DOL issues temporary regulations implementing the FFCRA
The U.S. Department of Labor (DOL) recently issued temporary regulations implementing the Families First Coronavirus Response Act (FFCRA). The regulations largely conform to the DOL’s prior “Questions and Answers” guidance, but they offer some new details of which employers should take notice. Some highlights include:
- Work must be available: Paid leave under the FFCRA is not available if, for whatever reason, the employer does not have work for the employee (e.g., the employee has been laid off or operations have been shut down entirely).

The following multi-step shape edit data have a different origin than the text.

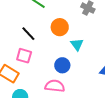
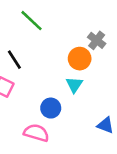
orange circle: (60, 27) -> (80, 59), moved

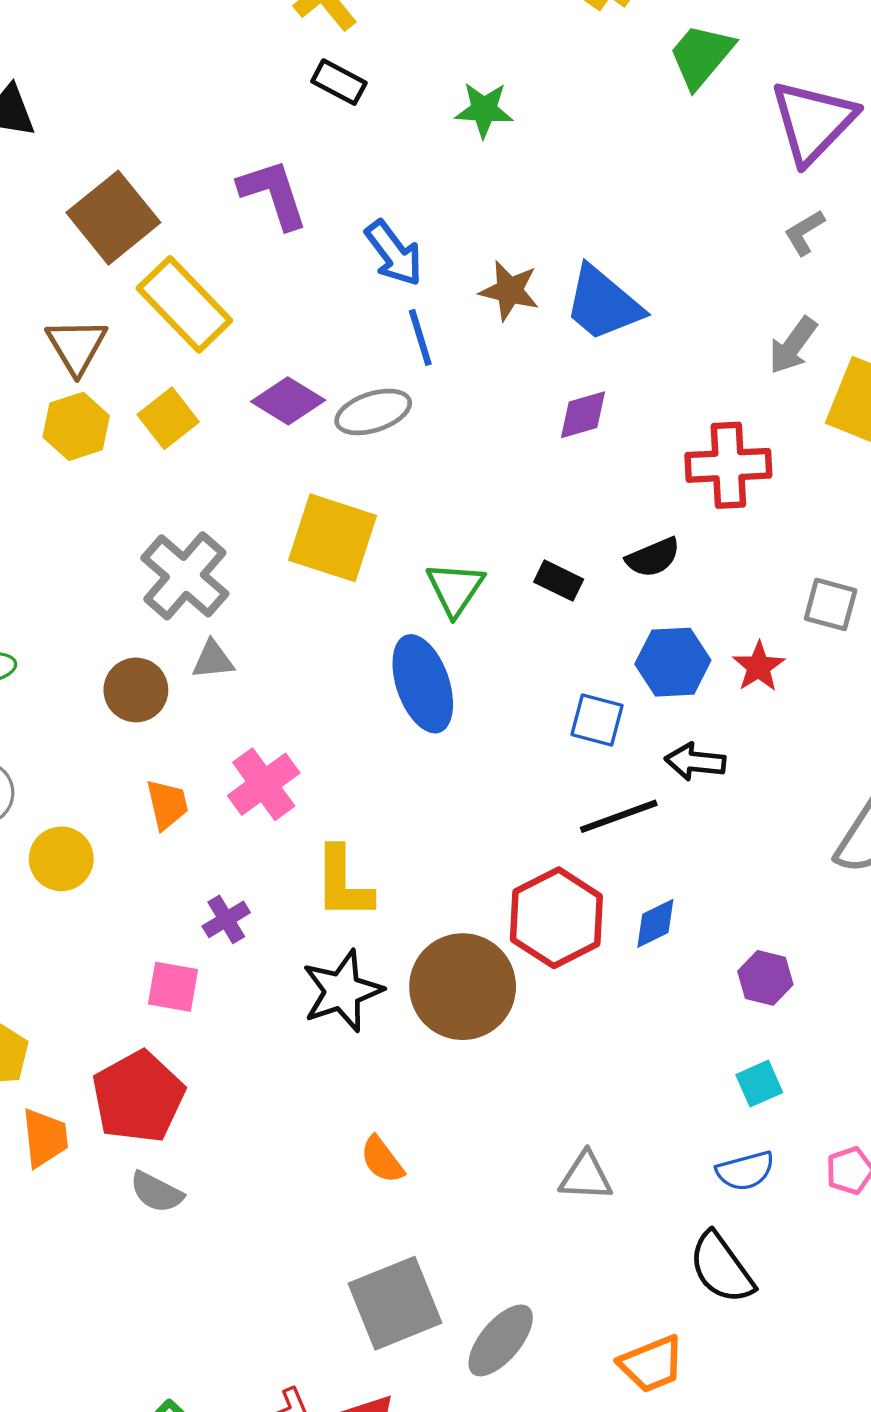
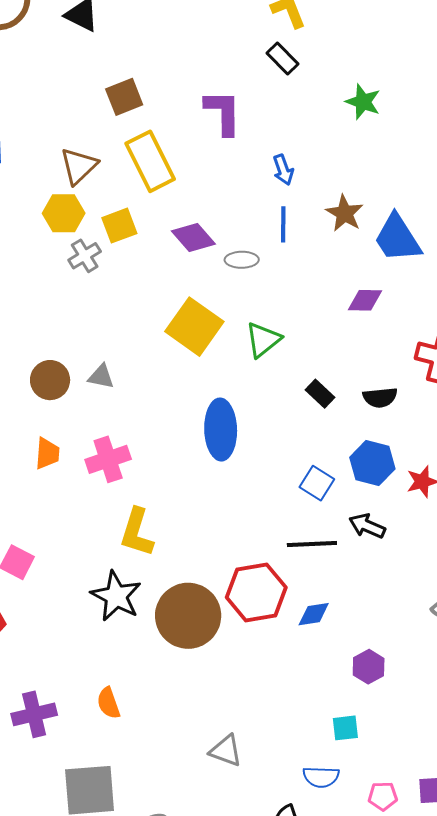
brown square: (113, 218) -> (124, 97), size x0.7
blue arrow: (394, 253) -> (283, 170), size x0.7
gray ellipse: (373, 412) -> (242, 260), size x0.7
gray cross: (185, 576) -> (85, 256), moved, size x0.6
green triangle: (455, 589) -> (263, 340), moved
purple cross: (226, 919) -> (34, 714), moved, size x1.5
black star: (342, 991) -> (116, 596), turned 30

- No leave when employee is “able to telework:” Leave under the FFCRA is only available when an employee is unable to work, or “telework,” for a qualifying reason. Under the regulations, an employee is able to telework if (a) the employer has work for the employee, (b) the employer permits the employee to work remotely and (c) there are no “extenuating circumstances (such as serious COVID-19 symptoms)” that prevent the employee from performing the work.
- Leave for employees seeking diagnosis limited: Employees seeking leave because they are seeking medical diagnosis for COVID-19 symptoms only qualify for leave during those periods of time that the employee is unable to work because the employee is taking affirmative steps to obtain the diagnosis.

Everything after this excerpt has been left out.